La vera ricerca biomedica sul grafene

Non è la prima volta che la ricerca sul grafene viene usata distorcendone il reale significato, anche quando tratta davvero usi biomedici. Un esempio emblematico: lo studio del docente universitario nel Dipartimento di biologia cellulare dell’Università di Granada, Mattia Bramini, che la parlamentare Sara Cunial inserì tra le fonti di una interrogazione alla Camera dei deputati, per sostenere la presenza di grafene nei vaccini Covid.

Come spiegò a Open lo stesso Bramini, lo studio faceva il punto della situazione «riguardo a possibili utilizzi di grafene e derivati (ossido di grafene, ossido di grafene ridotto) nel campo delle neuroscienze […] sugli aspetti legati alla biocompatibilità dello stesso e sulle potenzialità future per la terapia/diagnosi di disturbi del Sistema nervoso centrale. Essendo una review, si discutono le ricerche più significative fino alla data di pubblicazione (2018) in questo ambito, e si tenta di ipotizzare prospettive e sviluppi futuri di questa tecnologia».

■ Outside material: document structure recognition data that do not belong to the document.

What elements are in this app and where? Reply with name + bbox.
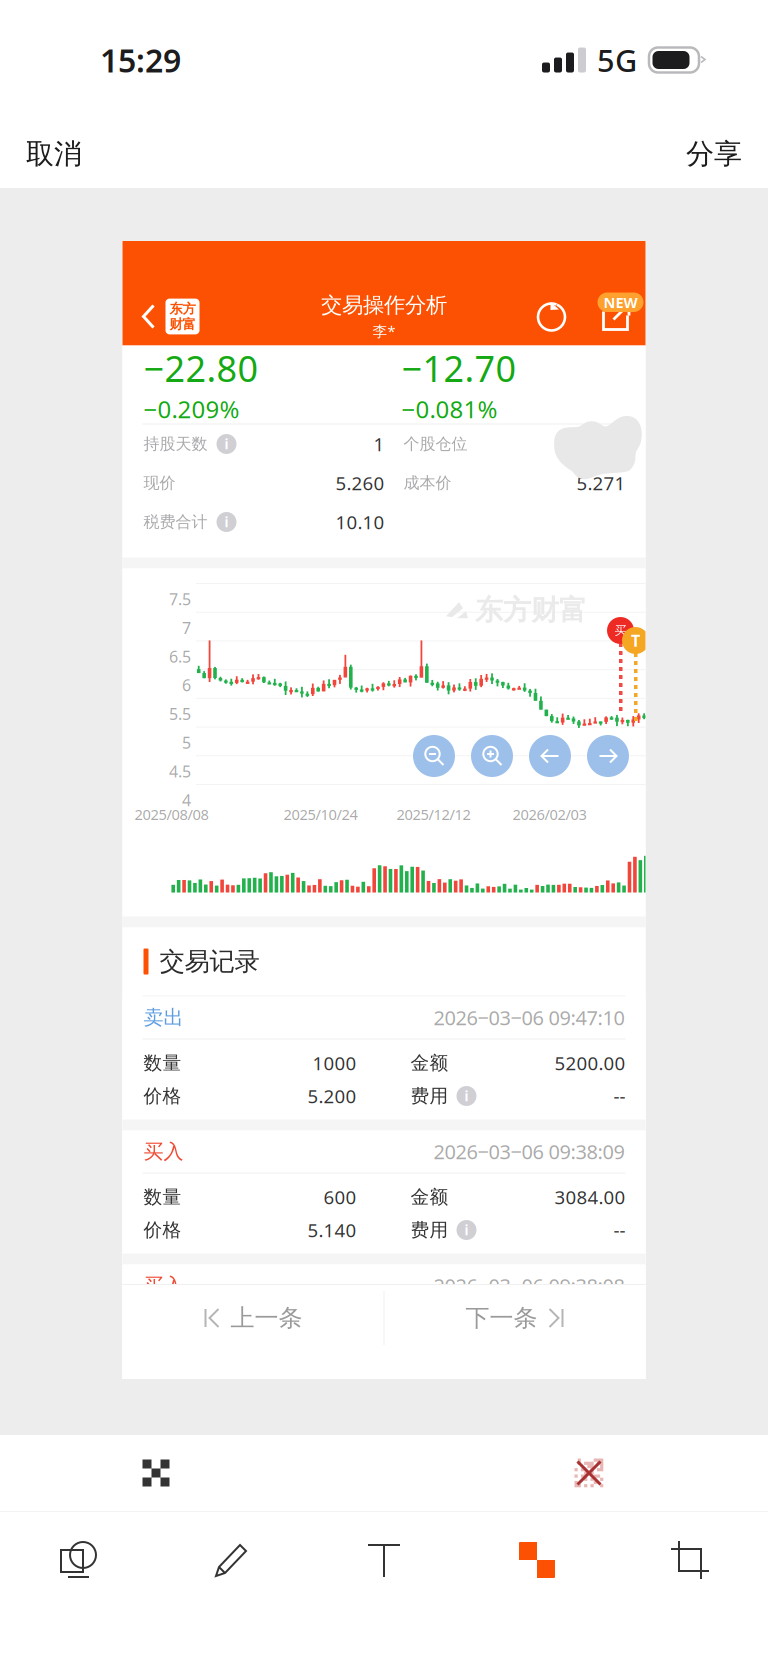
staticText: 现价 [144,473,176,493]
staticText: 李* [372,321,396,341]
staticText: 交易操作分析 [321,292,447,318]
staticText: -- [614,1084,626,1108]
button[interactable]: 左移 [529,735,571,777]
button[interactable]: 返回 [122,293,200,340]
staticText: 成本价 [404,473,452,493]
staticText: −22.80 [144,344,258,392]
button[interactable]: 画笔 [154,1512,308,1608]
staticText: 15:29 [100,39,181,81]
staticText: 600 [324,1185,356,1209]
staticText: 5.200 [308,1084,356,1108]
button[interactable]: 马赛克 [460,1512,614,1608]
staticText: 2026−03−06 09:38:08 [434,1272,624,1299]
staticText: 5.5 [169,703,191,724]
staticText: 卖出 [144,1005,184,1030]
staticText: 2026−03−06 09:38:09 [434,1138,624,1165]
staticText: 3084.00 [554,1185,626,1209]
staticText: 买入 [144,1139,184,1164]
staticText: 6.5 [169,646,191,667]
staticText: 东方财富 [475,593,587,627]
staticText: 2025/10/24 [284,804,358,824]
staticText: 费用 [410,1218,448,1241]
staticText: 1 [374,432,384,456]
staticText: 价格 [144,1084,182,1107]
staticText: i [224,435,228,453]
button[interactable]: 放大 [471,735,513,777]
staticText: 买 [614,623,626,638]
staticText: −0.081% [402,393,498,425]
button[interactable]: 文字 [308,1512,460,1608]
staticText: 4 [182,789,191,811]
button[interactable]: 模糊 [551,1435,627,1511]
button[interactable]: 刷新 [534,299,570,334]
staticText: 5.140 [308,1218,356,1242]
button[interactable]: 分享 [660,123,768,185]
staticText: i [224,513,228,531]
staticText: 2026/02/03 [512,804,586,824]
staticText: 上一条 [230,1303,302,1333]
staticText: 费用 [410,1084,448,1107]
staticText: 5.260 [336,471,384,495]
staticText: 1000 [312,1051,356,1075]
staticText: 税费合计 [144,512,208,532]
staticText: 2056.00 [554,1319,626,1343]
button[interactable]: 马赛克 [118,1435,194,1511]
button[interactable]: 取消 [0,123,108,185]
staticText: 2026−03−06 09:47:10 [434,1004,624,1031]
staticText: −0.209% [144,393,240,425]
staticText: i [464,1221,468,1239]
staticText: 买入 [144,1273,184,1298]
staticText: 7.5 [169,588,191,610]
staticText: 金额 [410,1186,448,1208]
staticText: −12.70 [402,344,516,392]
button[interactable]: 形状 [2,1512,154,1608]
staticText: 2025/12/12 [396,804,470,824]
staticText: 财富 [170,316,196,332]
button[interactable]: 缩小 [413,735,455,777]
staticText: NEW [604,292,638,312]
staticText: 5.271 [576,471,626,495]
staticText: 7 [182,617,191,638]
staticText: 下一条 [466,1303,538,1333]
staticText: 持股天数 [144,434,208,454]
button[interactable]: 上一条 [122,1285,384,1351]
staticText: 10.10 [336,510,384,534]
staticText: 价格 [144,1218,182,1241]
staticText: 个股仓位 [404,434,468,454]
staticText: 东方 [170,301,196,317]
staticText: 数量 [144,1186,182,1208]
staticText: T [631,630,640,651]
staticText: 4.5 [169,761,191,782]
button[interactable]: 下一条 [384,1285,646,1351]
staticText: 5 [182,732,191,753]
staticText: 分享 [686,137,742,171]
staticText: 交易记录 [160,946,260,977]
button[interactable]: 右移 [587,735,629,777]
staticText: -- [614,1218,626,1242]
staticText: 5200.00 [554,1051,626,1075]
staticText: 5G [597,40,637,80]
button[interactable]: 分享 [600,300,634,334]
staticText: 2025/08/08 [134,804,208,824]
staticText: i [464,1087,468,1105]
button[interactable]: 裁剪 [614,1512,766,1608]
staticText: 6 [182,674,191,696]
staticText: 金额 [410,1052,448,1074]
staticText: 取消 [26,137,82,171]
staticText: 数量 [144,1052,182,1074]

Si tratta di una frontiera pionieristica per il futuro trattamento di malattie riguardanti il Sistema nervoso centrale, siamo ben lontani dal controllare le menti attraverso l’inoculazione di un vaccino.

Conclusioni

Maurizio Blondet trova uno studio che presenta i termini «grafene», «nano-antenne» e «plasma», quindi li associa per assonanza alla teoria di complotto dei vaccini Covid usati per iniettarci dispositivi atti a controllare le menti dei pazienti inoculati. Abbiamo visto che la ricerca, oltre a essere stata prodotta prima dell’emergere del nuovo Coronavirus, tratta la tecnologia dei dispositivi plasmonici, senza menzionare alcun vaccino. Esiste davvero un filone di ricerca sul grafene nell’ambito delle malattie neurodegenerative, ma è agli albori, quindi ben lontana dal renderci in grado di «hackerare» le nostre menti.